### Problem to solve
Skip the images and return the records below exactly.
[Start of section]
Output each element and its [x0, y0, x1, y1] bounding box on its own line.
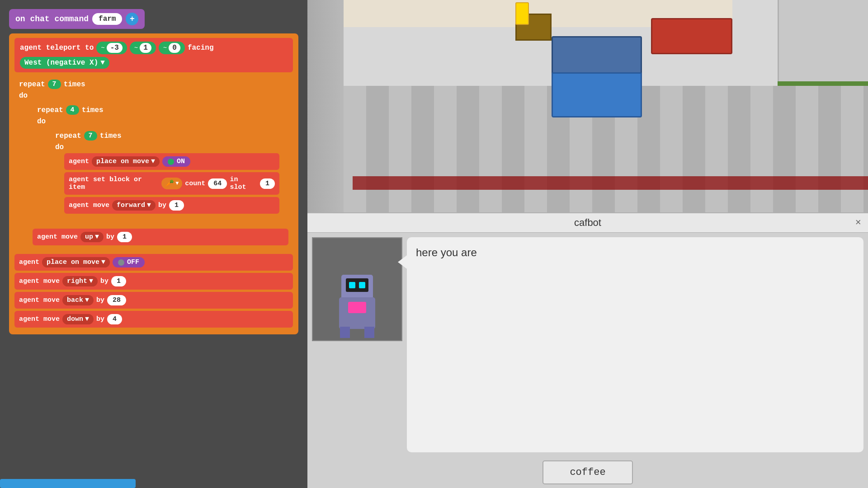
chevron-icon-1: ▼ [151, 158, 155, 165]
move-down-block[interactable]: agent move down ▼ by 4 [14, 311, 293, 328]
robot-chest [348, 302, 366, 313]
chat-command-block[interactable]: on chat command farm + [9, 9, 145, 29]
cafbot-message: here you are [416, 246, 477, 259]
by-label-1: by [158, 202, 166, 209]
bed-red [651, 18, 732, 54]
repeat-7i-count[interactable]: 7 [84, 131, 97, 141]
cafbot-input-area [307, 457, 868, 488]
back-dropdown[interactable]: back ▼ [62, 295, 94, 305]
facing-value: West (negative X) [24, 59, 98, 67]
by-label-right: by [100, 277, 108, 285]
set-block-block[interactable]: agent set block or item 🥕 ▼ count 64 in … [64, 172, 279, 195]
toggle-dot-on [168, 159, 174, 165]
times-label-2: times [82, 106, 104, 114]
repeat-4-count[interactable]: 4 [66, 105, 79, 115]
place-on-move-off-block[interactable]: agent place on move ▼ OFF [14, 254, 293, 271]
up-by-value[interactable]: 1 [117, 232, 132, 242]
facing-label: facing [188, 44, 214, 52]
agent-label-2: agent [19, 258, 39, 266]
chevron-icon-2: ▼ [101, 258, 105, 266]
do-label-1: do [19, 92, 288, 100]
agent-move-back: agent move [19, 296, 60, 304]
times-label-3: times [100, 132, 122, 140]
slot-value[interactable]: 1 [260, 178, 275, 189]
item-dropdown[interactable]: 🥕 ▼ [161, 178, 182, 189]
place-on-move-label-2: place on move [47, 258, 99, 266]
coffee-input[interactable] [542, 460, 633, 484]
down-dropdown[interactable]: down ▼ [62, 314, 94, 324]
main-outer-block: agent teleport to ~ -3 ~ 1 ~ 0 facing We… [9, 33, 298, 334]
robot-leg-right [364, 327, 374, 338]
add-button[interactable]: + [126, 13, 138, 25]
y-tilde[interactable]: ~ 1 [130, 42, 156, 54]
x-value[interactable]: -3 [107, 43, 123, 53]
by-label-back: by [96, 296, 104, 304]
right-chevron: ▼ [89, 277, 93, 285]
set-block-label: agent set block or item [69, 176, 159, 191]
place-on-move-dropdown-1[interactable]: place on move ▼ [92, 156, 160, 167]
repeat-7-count[interactable]: 7 [48, 80, 61, 89]
toggle-on[interactable]: ON [162, 156, 190, 167]
down-by-value[interactable]: 4 [107, 314, 122, 324]
chat-command-label: on chat command [15, 14, 89, 23]
move-forward-block[interactable]: agent move forward ▼ by 1 [64, 197, 279, 214]
robot-body [339, 297, 375, 329]
place-on-move-on-block[interactable]: agent place on move ▼ ON [64, 153, 279, 170]
robot-eyes [349, 282, 365, 288]
farm-value[interactable]: farm [92, 13, 122, 25]
close-button[interactable]: × [855, 217, 861, 229]
agent-move-label: agent move [69, 202, 109, 209]
forward-chevron: ▼ [147, 202, 151, 209]
agent-move-right: agent move [19, 277, 60, 285]
forward-label: forward [117, 202, 145, 209]
x-tilde[interactable]: ~ -3 [96, 42, 127, 54]
up-label: up [85, 233, 93, 241]
by-label-up: by [106, 233, 114, 241]
cafbot-content: here you are [307, 233, 868, 457]
agent-move-down: agent move [19, 315, 60, 323]
toggle-off-label: OFF [127, 258, 139, 266]
cafbot-panel: cafbot × [307, 212, 868, 488]
toggle-on-label: ON [177, 158, 185, 165]
forward-by-value[interactable]: 1 [169, 200, 184, 211]
code-panel: on chat command farm + agent teleport to… [0, 0, 307, 488]
robot-leg-left [340, 327, 350, 338]
forward-dropdown[interactable]: forward ▼ [112, 200, 156, 211]
back-by-value[interactable]: 28 [107, 295, 126, 305]
times-label: times [64, 80, 85, 89]
do-label-3: do [55, 143, 279, 151]
down-chevron: ▼ [85, 315, 89, 323]
robot-face [346, 278, 368, 292]
back-chevron: ▼ [85, 296, 89, 304]
bed-blue-bottom [552, 72, 642, 117]
repeat-4-header: repeat 4 times [37, 105, 284, 115]
by-label-down: by [96, 315, 104, 323]
count-value[interactable]: 64 [208, 178, 227, 189]
up-chevron: ▼ [95, 233, 99, 241]
move-right-block[interactable]: agent move right ▼ by 1 [14, 273, 293, 290]
down-label: down [67, 315, 83, 323]
right-by-value[interactable]: 1 [111, 276, 126, 286]
cafbot-header: cafbot × [307, 213, 868, 233]
right-dropdown[interactable]: right ▼ [62, 276, 98, 286]
move-up-block[interactable]: agent move up ▼ by 1 [33, 229, 288, 245]
item-chevron: ▼ [175, 180, 179, 187]
up-dropdown[interactable]: up ▼ [80, 232, 104, 242]
move-back-block[interactable]: agent move back ▼ by 28 [14, 292, 293, 309]
agent-move-up: agent move [37, 233, 78, 241]
game-view [307, 0, 868, 212]
agent-label-1: agent [69, 158, 89, 165]
repeat-7-inner-header: repeat 7 times [55, 131, 279, 141]
toggle-off[interactable]: OFF [113, 257, 145, 267]
plus-icon: + [130, 14, 135, 23]
facing-dropdown[interactable]: West (negative X) ▼ [20, 57, 109, 69]
z-tilde[interactable]: ~ 0 [159, 42, 185, 54]
place-on-move-dropdown-2[interactable]: place on move ▼ [42, 257, 110, 267]
repeat-4-block: repeat 4 times do repeat 7 times do agen… [33, 102, 288, 226]
teleport-block[interactable]: agent teleport to ~ -3 ~ 1 ~ 0 facing We… [14, 38, 293, 72]
right-label: right [67, 277, 87, 285]
z-value[interactable]: 0 [169, 43, 180, 53]
y-value[interactable]: 1 [140, 43, 151, 53]
bottom-bar [0, 479, 136, 488]
count-label: count [185, 180, 205, 188]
[End of section]
### Written answer
Output each element and its [x0, y0, x1, y1] bounding box on its own line.
chevron-icon-1: ▼ [151, 158, 155, 165]
move-down-block[interactable]: agent move down ▼ by 4 [14, 311, 293, 328]
robot-chest [348, 302, 366, 313]
chat-command-block[interactable]: on chat command farm + [9, 9, 145, 29]
cafbot-message: here you are [416, 246, 477, 259]
by-label-1: by [158, 202, 166, 209]
bed-red [651, 18, 732, 54]
repeat-7i-count[interactable]: 7 [84, 131, 97, 141]
cafbot-input-area [307, 457, 868, 488]
back-dropdown[interactable]: back ▼ [62, 295, 94, 305]
facing-value: West (negative X) [24, 59, 98, 67]
by-label-right: by [100, 277, 108, 285]
set-block-block[interactable]: agent set block or item 🥕 ▼ count 64 in … [64, 172, 279, 195]
toggle-dot-on [168, 159, 174, 165]
times-label-2: times [82, 106, 104, 114]
repeat-4-count[interactable]: 4 [66, 105, 79, 115]
place-on-move-off-block[interactable]: agent place on move ▼ OFF [14, 254, 293, 271]
up-by-value[interactable]: 1 [117, 232, 132, 242]
facing-label: facing [188, 44, 214, 52]
agent-label-2: agent [19, 258, 39, 266]
chevron-icon-2: ▼ [101, 258, 105, 266]
do-label-1: do [19, 92, 288, 100]
agent-move-back: agent move [19, 296, 60, 304]
times-label-3: times [100, 132, 122, 140]
slot-value[interactable]: 1 [260, 178, 275, 189]
item-dropdown[interactable]: 🥕 ▼ [161, 178, 182, 189]
place-on-move-label-2: place on move [47, 258, 99, 266]
coffee-input[interactable] [542, 460, 633, 484]
down-dropdown[interactable]: down ▼ [62, 314, 94, 324]
main-outer-block: agent teleport to ~ -3 ~ 1 ~ 0 facing We… [9, 33, 298, 334]
robot-leg-right [364, 327, 374, 338]
add-button[interactable]: + [126, 13, 138, 25]
y-tilde[interactable]: ~ 1 [130, 42, 156, 54]
x-value[interactable]: -3 [107, 43, 123, 53]
by-label-back: by [96, 296, 104, 304]
right-chevron: ▼ [89, 277, 93, 285]
set-block-label: agent set block or item [69, 176, 159, 191]
place-on-move-dropdown-1[interactable]: place on move ▼ [92, 156, 160, 167]
repeat-7-count[interactable]: 7 [48, 80, 61, 89]
toggle-on[interactable]: ON [162, 156, 190, 167]
down-by-value[interactable]: 4 [107, 314, 122, 324]
chat-command-label: on chat command [15, 14, 89, 23]
move-forward-block[interactable]: agent move forward ▼ by 1 [64, 197, 279, 214]
robot-body [339, 297, 375, 329]
place-on-move-on-block[interactable]: agent place on move ▼ ON [64, 153, 279, 170]
robot-eyes [349, 282, 365, 288]
farm-value[interactable]: farm [92, 13, 122, 25]
close-button[interactable]: × [855, 217, 861, 229]
agent-move-label: agent move [69, 202, 109, 209]
forward-chevron: ▼ [147, 202, 151, 209]
agent-move-right: agent move [19, 277, 60, 285]
forward-label: forward [117, 202, 145, 209]
x-tilde[interactable]: ~ -3 [96, 42, 127, 54]
up-label: up [85, 233, 93, 241]
by-label-up: by [106, 233, 114, 241]
cafbot-content: here you are [307, 233, 868, 457]
agent-move-down: agent move [19, 315, 60, 323]
toggle-off-label: OFF [127, 258, 139, 266]
cafbot-panel: cafbot × [307, 212, 868, 488]
toggle-on-label: ON [177, 158, 185, 165]
forward-by-value[interactable]: 1 [169, 200, 184, 211]
code-panel: on chat command farm + agent teleport to… [0, 0, 307, 488]
robot-leg-left [340, 327, 350, 338]
forward-dropdown[interactable]: forward ▼ [112, 200, 156, 211]
back-by-value[interactable]: 28 [107, 295, 126, 305]
times-label: times [64, 80, 85, 89]
do-label-3: do [55, 143, 279, 151]
down-chevron: ▼ [85, 315, 89, 323]
robot-face [346, 278, 368, 292]
back-chevron: ▼ [85, 296, 89, 304]
bed-blue-bottom [552, 72, 642, 117]
repeat-4-header: repeat 4 times [37, 105, 284, 115]
by-label-down: by [96, 315, 104, 323]
count-value[interactable]: 64 [208, 178, 227, 189]
up-chevron: ▼ [95, 233, 99, 241]
move-right-block[interactable]: agent move right ▼ by 1 [14, 273, 293, 290]
down-label: down [67, 315, 83, 323]
right-by-value[interactable]: 1 [111, 276, 126, 286]
cafbot-header: cafbot × [307, 213, 868, 233]
right-dropdown[interactable]: right ▼ [62, 276, 98, 286]
move-up-block[interactable]: agent move up ▼ by 1 [33, 229, 288, 245]
item-chevron: ▼ [175, 180, 179, 187]
up-dropdown[interactable]: up ▼ [80, 232, 104, 242]
move-back-block[interactable]: agent move back ▼ by 28 [14, 292, 293, 309]
agent-move-up: agent move [37, 233, 78, 241]
game-view [307, 0, 868, 212]
agent-label-1: agent [69, 158, 89, 165]
repeat-7-inner-header: repeat 7 times [55, 131, 279, 141]
toggle-off[interactable]: OFF [113, 257, 145, 267]
plus-icon: + [130, 14, 135, 23]
facing-dropdown[interactable]: West (negative X) ▼ [20, 57, 109, 69]
z-tilde[interactable]: ~ 0 [159, 42, 185, 54]
place-on-move-dropdown-2[interactable]: place on move ▼ [42, 257, 110, 267]
repeat-4-block: repeat 4 times do repeat 7 times do agen… [33, 102, 288, 226]
teleport-block[interactable]: agent teleport to ~ -3 ~ 1 ~ 0 facing We… [14, 38, 293, 72]
right-label: right [67, 277, 87, 285]
z-value[interactable]: 0 [169, 43, 180, 53]
y-value[interactable]: 1 [140, 43, 151, 53]
bottom-bar [0, 479, 136, 488]
count-label: count [185, 180, 205, 188]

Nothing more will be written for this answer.